Spike Sorting


Electrophysiologists always feel the need to reinvent the wheel so there is an average of 1 software suite per scientist. Here are some that we use.

  • Caton - backend KlustaKwik, one-shot run from original binary files
  • Mat's fancy model
  • OpenElectrophy - Chris contributed some code to this. The detection algorithm is especially classy :) This software also provides many types of data loaders and an SQL backend
  • KlustaKwik / Klusters - Gold standard of sorting. Good luck getting it installed


Here are the parameters we use for auditory data:

  • 8 features - because it's the default
  • (KlustaKwik) MinClusters, MaxClusters at 3 and 14 - because it's the default in Klusters
  • Common average referencing - This is a great way to do unsupervised artifact rejection. However certain datasets (those with very few channels, or very large neurons) will not work with this because the subtracted spikes show up. In any case you should use this only for detection, not for classification.
  • Threshold 4.5 sigma - our noise levels are low so even this many sigma is still a pretty small spike
  • Detection window of 800us - auditory data is especially sensitive to this because the MUA tends to be tightly time-locked in a small onset window.
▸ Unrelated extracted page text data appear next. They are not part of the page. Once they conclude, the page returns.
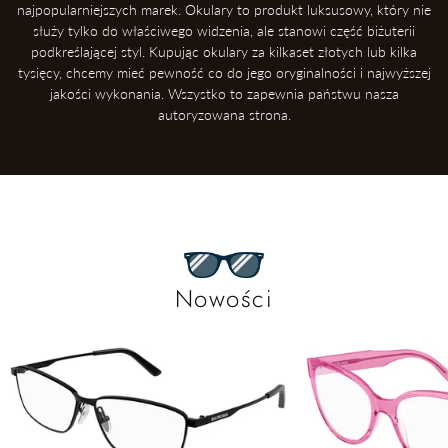
najpopularniejszych marek. Okulary to produkt luksusowy, który nie
służy tylko do właściwego widzenia, ale stanowi część biżuterii
podkreślającej styl. Kupując okulary za kilkaset złotych lub kilka
tysięcy, chcemy mieć pewność co do jego oryginalności i najwyższej
jakości wykonania. Wszystko to zapewnia państwu nasza
autoryzowana strona.
Nowości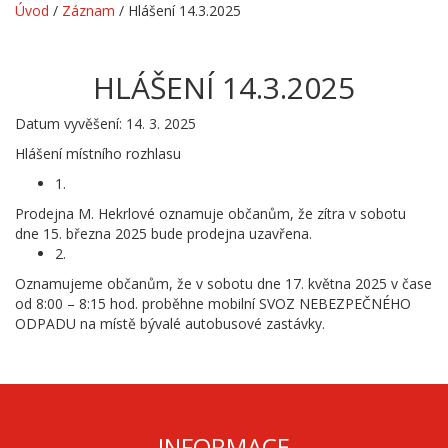
Úvod
/
Záznam
/
Hlášení 14.3.2025
HLÁŠENÍ 14.3.2025
Datum vyvěšení: 14. 3. 2025
Hlášení místního rozhlasu
1.
Prodejna M. Hekrlové oznamuje občanům, že zítra v sobotu
dne 15. března 2025 bude prodejna uzavřena.
2.
Oznamujeme občanům, že v sobotu dne 17. května 2025 v čase
od 8:00 – 8:15 hod. proběhne mobilní SVOZ NEBEZPEČNÉHO
ODPADU na místě bývalé autobusové zastávky.
INFORMACE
That means that spikes overlap, so you should use as narrow a window as possible.
  • 300Hz+ filtering - I've tried a bunch of random filtering algorithms including wavelets or whatever and it makes almost no difference. The general philosophy is to leave the spikes as raw as possible and let the classification algorithm take care of it.

Human Intervention: Merging and identifying good clusters

Sadly this is inevitable. Any time a human is involved your results are not replicable. At least do this blind to the experimental outcomes.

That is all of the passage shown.